Analysis of Giant Esophagia in Cats

Analysis of Giant Esophagia in Cats

Analysis of Giant Esophagia in Cats

Analysis of cat megaesophagus

Cat megaesophagus is a relatively rare disease. If it is hereditary or congenital, cats can develop the disease after weaning, and the acquired disease can occur at any age.

I. Definitions

1. Whole esophagus dilation and cessation of peristalsis in adult animals.

2. Adult primary megaesophagus refers to unexplained dilatation of the esophagus.

3. Adult acquired giant esophagus refers to esophageal dilatation with clear cause.

4. Adult megaesophagus often causes reflux in dogs but is rare in cats.

II. Etiology

1. The etiology of many cases is unclear, leading to congenital categories.

2. Many pathological conditions can cause or relate to esophageal dilatation.

3. Acquired (secondary) causes include neuromuscular diseases, immune regulation disorders, hormonal imbalances, poisoning and inflammation.

III. Clinical symptoms

1. Food and fluid regurgitation occurs, but the time period at which regurgitation occurs after eating varies widely.

2. Swallowing pain is seen in inflammation and hyperdistension, manifested by hypersalivation, repeated swallowing, and abnormal neck posture.

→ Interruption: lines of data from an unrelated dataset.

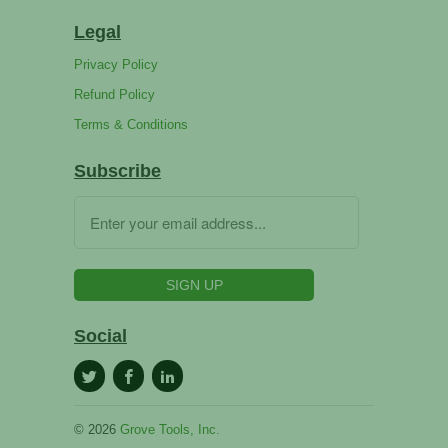
Legal
Privacy Policy
Refund Policy
Terms & Conditions
Subscribe
Social
© 2026
Grove Tools, Inc.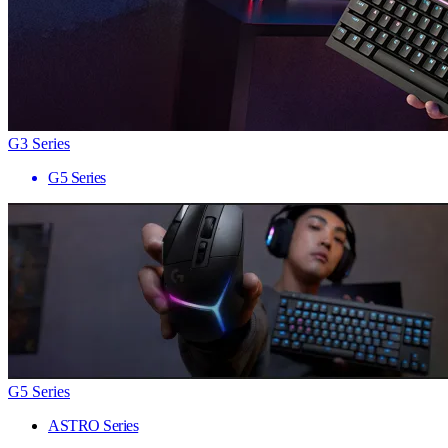
G3 Series
G5 Series
G5 Series
ASTRO Series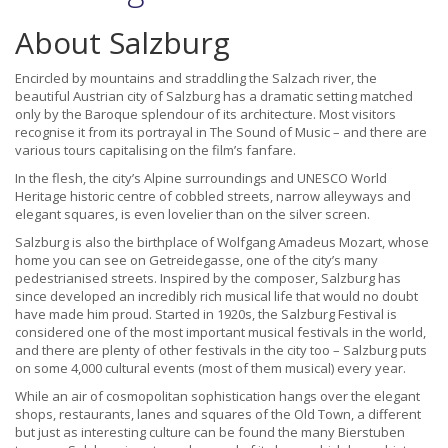
About Salzburg
Encircled by mountains and straddling the Salzach river, the
beautiful Austrian city of Salzburg has a dramatic setting matched
only by the Baroque splendour of its architecture. Most visitors
recognise it from its portrayal in The Sound of Music – and there are
various tours capitalising on the film’s fanfare.
In the flesh, the city’s Alpine surroundings and UNESCO World
Heritage historic centre of cobbled streets, narrow alleyways and
elegant squares, is even lovelier than on the silver screen.
Salzburg is also the birthplace of Wolfgang Amadeus Mozart, whose
home you can see on Getreidegasse, one of the city’s many
pedestrianised streets. Inspired by the composer, Salzburg has
since developed an incredibly rich musical life that would no doubt
have made him proud. Started in 1920s, the Salzburg Festival is
considered one of the most important musical festivals in the world,
and there are plenty of other festivals in the city too – Salzburg puts
on some 4,000 cultural events (most of them musical) every year.
While an air of cosmopolitan sophistication hangs over the elegant
shops, restaurants, lanes and squares of the Old Town, a different
but just as interesting culture can be found the many Bierstuben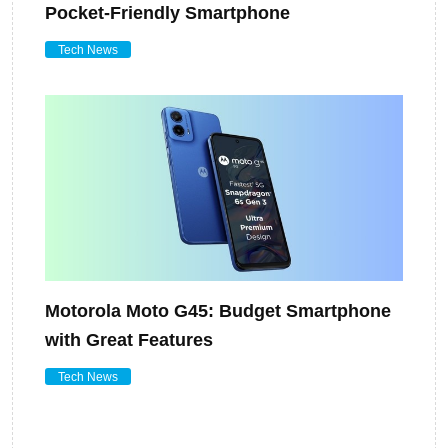
Pocket-Friendly Smartphone
Tech News
Motorola Moto G45: Budget Smartphone
with Great Features
Tech News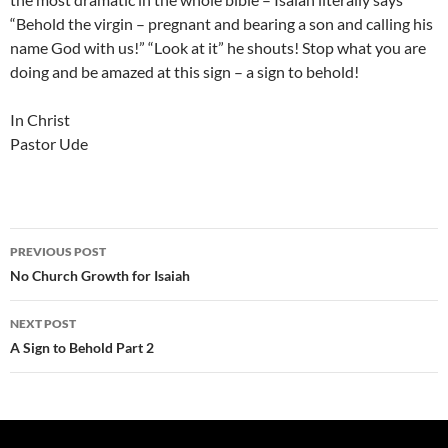
“Behold the virgin – pregnant and bearing a son and calling his
name God with us!” “Look at it” he shouts! Stop what you are
doing and be amazed at this sign – a sign to behold!
In Christ
Pastor Ude
Post
PREVIOUS POST
navigation
No Church Growth for Isaiah
NEXT POST
A Sign to Behold Part 2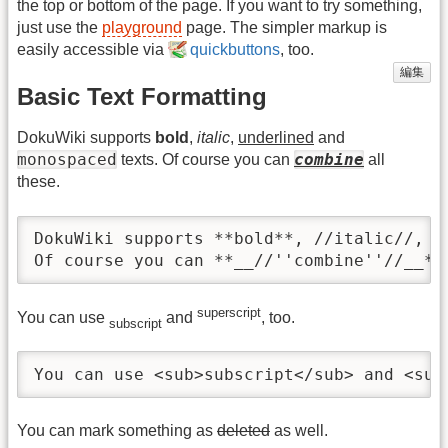
the top or bottom of the page. If you want to try something,
just use the
playground
page. The simpler markup is
easily accessible via
quickbuttons
, too.
編集
Basic Text Formatting
DokuWiki supports
bold
,
italic
,
underlined
and
monospaced
combine
texts. Of course you can
all
these.
DokuWiki supports **bold**, //italic//, _
Of course you can **__//''combine''//__**
superscript
You can use
and
, too.
subscript
You can use <sub>subscript</sub> and <sup
You can mark something as
deleted
as well.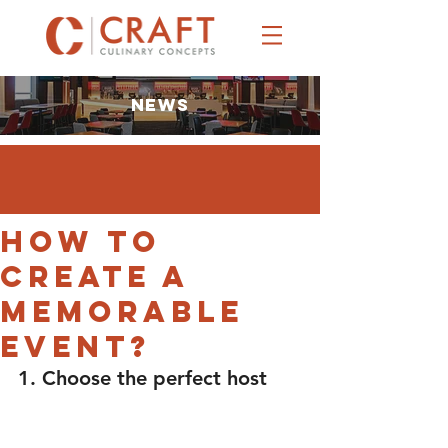
NEWS
How to
Create a
Memorable
Event?
1. Choose the perfect host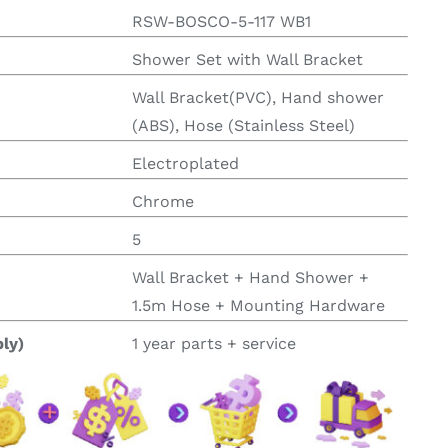
RSW-BOSCO-5-117 WB1
Shower Set with Wall Bracket
Wall Bracket(PVC), Hand shower
(ABS), Hose (Stainless Steel)
Electroplated
Chrome
5
Wall Bracket + Hand Shower +
1.5m Hose + Mounting Hardware
ly)
1 year parts + service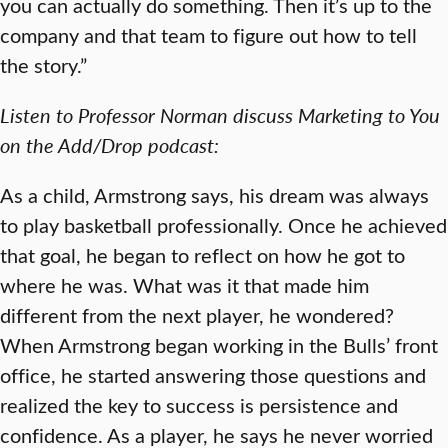
you can actually do something. Then it’s up to the
company and that team to figure out how to tell
the story.”
Listen to Professor Norman discuss Marketing to You
on the Add/Drop podcast:
As a child, Armstrong says, his dream was always
to play basketball professionally. Once he achieved
that goal, he began to reflect on how he got to
where he was. What was it that made him
different from the next player, he wondered?
When Armstrong began working in the Bulls’ front
office, he started answering those questions and
realized the key to success is persistence and
confidence. As a player, he says he never worried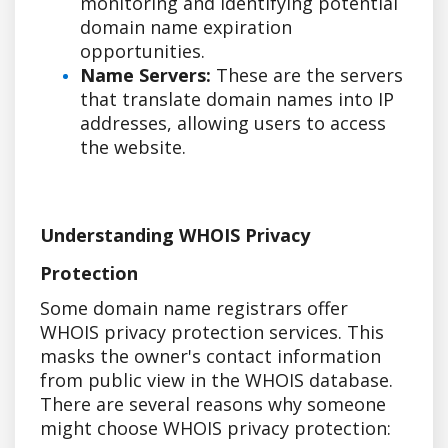
monitoring and identifying potential
domain name expiration
opportunities.
Name Servers:
These are the servers
that translate domain names into IP
addresses, allowing users to access
the website.
Understanding WHOIS Privacy
Protection
Some domain name registrars offer
WHOIS privacy protection services. This
masks the owner's contact information
from public view in the WHOIS database.
There are several reasons why someone
might choose WHOIS privacy protection: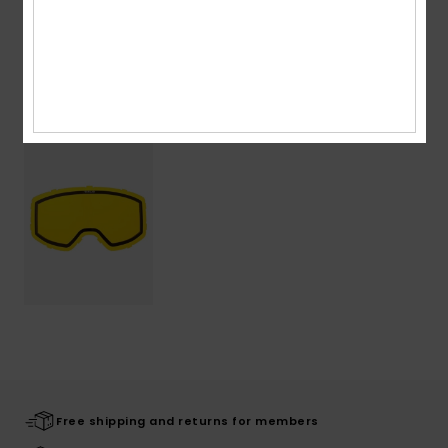
Shipping & Returns
Recently Viewed
Free shipping and returns for members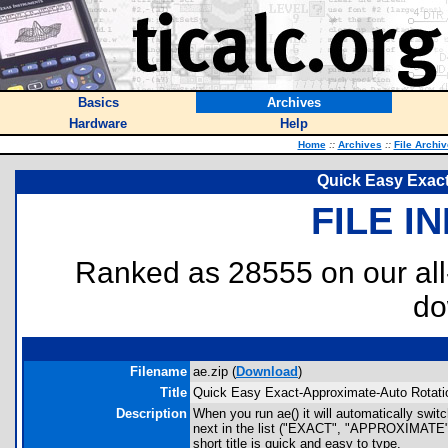
Basics
Archives
Hardware
Help
Home
::
Archives
::
File Archi
Quick Easy Exac
FILE I
Ranked as 28555 on our al
do
Filename
ae.zip (
Download
)
Title
Quick Easy Exact-Approximate-Auto Rotati
Description
When you run ae() it will automatically s
next in the list ("EXACT", "APPROXIMATE",
short title is quick and easy to type.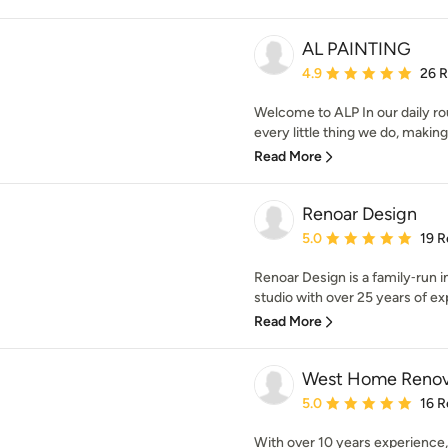
AL PAINTING
Average rating: 4.9 out 
4.9
26 
Welcome to ALP In our daily rou
every little thing we do, making
Read More
Renoar Design
Average rating: 5 out of
5.0
19 R
Renoar Design is a family‑run i
studio with over 25 years of exp
Read More
West Home Renov
Average rating: 5 out of
5.0
16 R
With over 10 years experience, 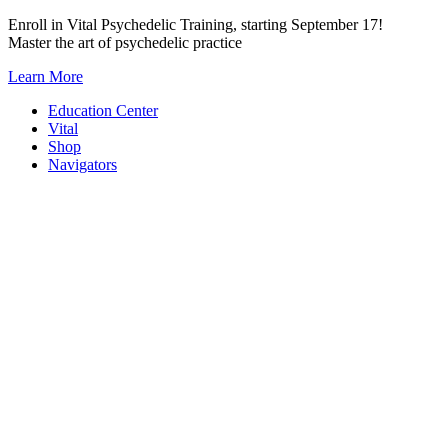
Skip
Enroll in Vital Psychedelic Training, starting September 17!
to
Master the art of psychedelic practice
content
Learn More
Education Center
Vital
Shop
Navigators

3. Bad breath occurs with the fermentation of food.

4. Shortness of breath (wet cough, rales, dyspnea) occurs when foreign body pneumonia occurs.

5. Malnutrition can lead to severe cachexia or weakness.

6. Symptoms related to secondary causes will be seen:

A. Muscle pain and polymyositis stiffness.

B. Neuromuscular weakness.

C. Gastrointestinal symptoms due to poisoning or Addison's disease (hypoadrenocorticism).

IV. Diagnosis

1. It is important to have an accurate medical history.

A. Confusion between vomiting and reflux can easily lead to misdiagnosis.

B. Giant esophagus is suspected in adult animals, especially dogs with a history of reflux.

2. Physical examination may provide clues to the cause of secondary giant esophagus.

A. Note muscle pain, weakness, neurological deficits, and changes in mental status.

B. Skin abnormalities can be seen in adrenal cortical dysfunction.

3. X-ray photography is appropriate.

A. General radiographic examination of the neck and chest can detect gas, fluid, and food accumulation in the esophagus.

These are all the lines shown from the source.